Anyone who has been paying attention to the home technology space has probably noticed quite a few of the major players in the direct to consumer “IoT” market are developing “pro” programs. As a former integrator now working for an industry association that’s definitely stirred up some mixed emotions and has me asking questions. But as I’ve started speaking with these companies and looking at the bigger picture I see opportunities -- lots of opportunities.
Let’s first ask the question, “Why are these programs forming?”
The smart home technology space is gaining tremendous momentum, According to Parks Associates’ latest research, the number of U.S. consumers that now own at least one smart home device has doubled (17% in Q4 2015 to 34% in Q4 2020) over the last five years. The number of “Power Users,” which Parks defines as those that own between five and nine such devices, has also grown significantly, doubling in just the last two years.
Do It with Me vs. Do It for Me
As the average household increases the amount of “smart devices” we’ve seen two new types of smart home tech consumers emerge thanks to the broader availability of these devices.
The first group falls into a DIY category. Sometimes called the “Do It with Me” group, they feel completely comfortable setting up a smart speaker, thermostat, or smart bulbs. Digital natives are prepared to tackle setups as they’re very familiar with smart phone apps and the process of connecting devices to their WIFI. However, these smart home consumers can get overwhelmed as they add additional products to their eco-systems. There can be a break in continuity of the overall smart home experience the barrage of apps and general product maintenance can get overwhelming for the average homeowner.

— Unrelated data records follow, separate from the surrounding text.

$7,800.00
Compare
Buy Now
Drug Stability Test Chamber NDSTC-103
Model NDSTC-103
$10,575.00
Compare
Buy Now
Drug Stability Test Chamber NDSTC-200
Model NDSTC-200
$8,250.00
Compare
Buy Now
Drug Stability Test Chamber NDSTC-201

The second group is one that CEDIA has often referred to as the “Do it for Me” consumer. These smart home consumers don’t want to set up even a single device. They’ll happily pay an expert, not unlike hiring a plumber to install a new faucet or an electrician to install a new ceiling fan.
To answer this demand, the “pro” programs were created, which is an easy way to make integrators available to complete what most CEDIA members would consider a simple install for the general consumer. When consumers have an easy way to access the service they need through the “pro” programs, it can make the whole process less intimidating. There’s a lot of anecdotal evidence of even one of these simple installs leading to a larger project, and even the golden ticket: more referrals. More products sold and installed professionally means more happy customers. The more devices in the home, the more work will be created for all.

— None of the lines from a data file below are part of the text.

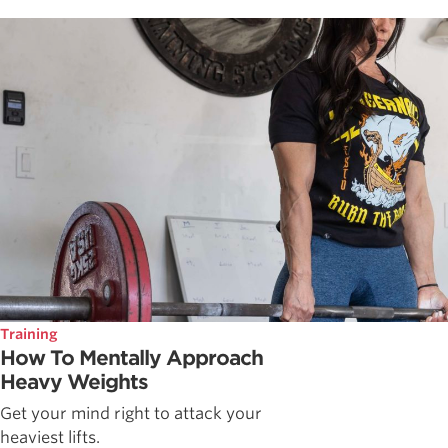
Training
How To Mentally Approach
Heavy Weights
Get your mind right to attack your
heaviest lifts.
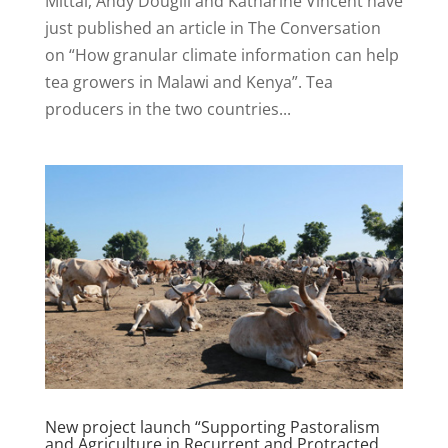
Mittal, Andy Dougill and Katharine Vincent have
just published an article in The Conversation
on “How granular climate information can help
tea growers in Malawi and Kenya”. Tea
producers in the two countries...
New project launch “Supporting Pastoralism
and Agriculture in Recurrent and Protracted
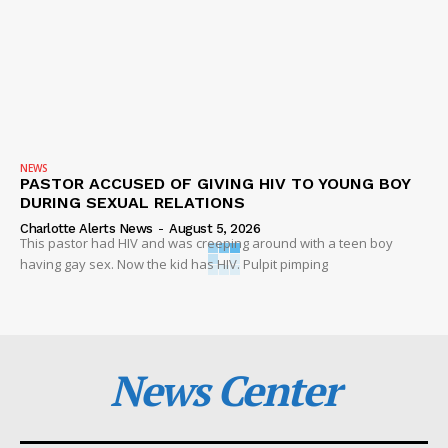
NEWS
PASTOR ACCUSED OF GIVING HIV TO YOUNG BOY
DURING SEXUAL RELATIONS
Charlotte Alerts News
-
August 5, 2026
This pastor had HIV and was creeping around with a teen boy
having gay sex. Now the kid has HIV. Pulpit pimping
News Center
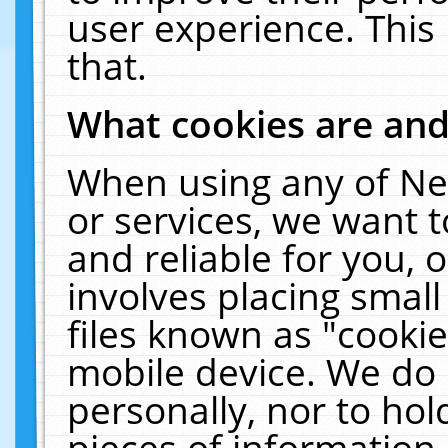
user experience. This
that.
What cookies are an
When using any of Ne
or services, we want 
and reliable for you,
involves placing smal
files known as "cooki
mobile device. We do 
personally, nor to ho
pieces of information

These pro programs are made up of tech individuals and integration companies. The individual tech contractor is not a new concept for the industry. Security, satellite, cable, and internet service providers have all used individual contractors over the years. The direct-to-consumer technology market is just a new venue for them. If you were around the industry in the late ‘90s to early 2000s, you’ll remember the huge satellite boom, which created a lot of quick installation work for tech individuals and integrators alike. The “Do It for Me” and “Do It with Me” opportunities emerging as a result of the direct-to-consumer products that have gained mass attention and adoption will fuel the next wave of integration demand.
With the support of some of the biggest tech companies in the space, the services tech pros provide are that much closer to being recognized by the average consumer as a trade --something that has long been a pain point for our industry. Long gone are the days of the “AV dude” or “that person that installed my TV”. Integrators are now the people you call for all technology installations and system designs in the home.

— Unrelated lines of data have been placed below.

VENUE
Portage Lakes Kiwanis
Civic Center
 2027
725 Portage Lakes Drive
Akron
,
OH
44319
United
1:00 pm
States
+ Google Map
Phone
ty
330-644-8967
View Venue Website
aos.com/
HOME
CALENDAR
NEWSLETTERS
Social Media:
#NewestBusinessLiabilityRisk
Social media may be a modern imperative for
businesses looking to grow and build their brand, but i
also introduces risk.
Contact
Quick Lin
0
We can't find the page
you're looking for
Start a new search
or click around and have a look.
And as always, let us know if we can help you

Companies with these pro programs are offering referral services to those that qualify. Some companies are offering to sell the products as well, making for an easy upsell on a jobsite. When an integrator’s installing a smart thermostat, the technician might interest the customer in smart speaker or a smart doorbell. If the customer doesn’t have an adequate wireless network, there’s an opportunity to speak with them about upgrading. The opportunities for those participating is vast.
CEDIA is recognizing the trend from the big brands, and is actively working to partner with their pro programs. There is room for everyone at the table. Some companies may find value in subcontracting to these professionals – others may see this as a new staff recruitment pipeline. CEDIA is committed to helping grow the industry, and for our part not only are we working with the big companies, we will continue to support the tech individuals who want to upskill and explore a deeper career in our industry.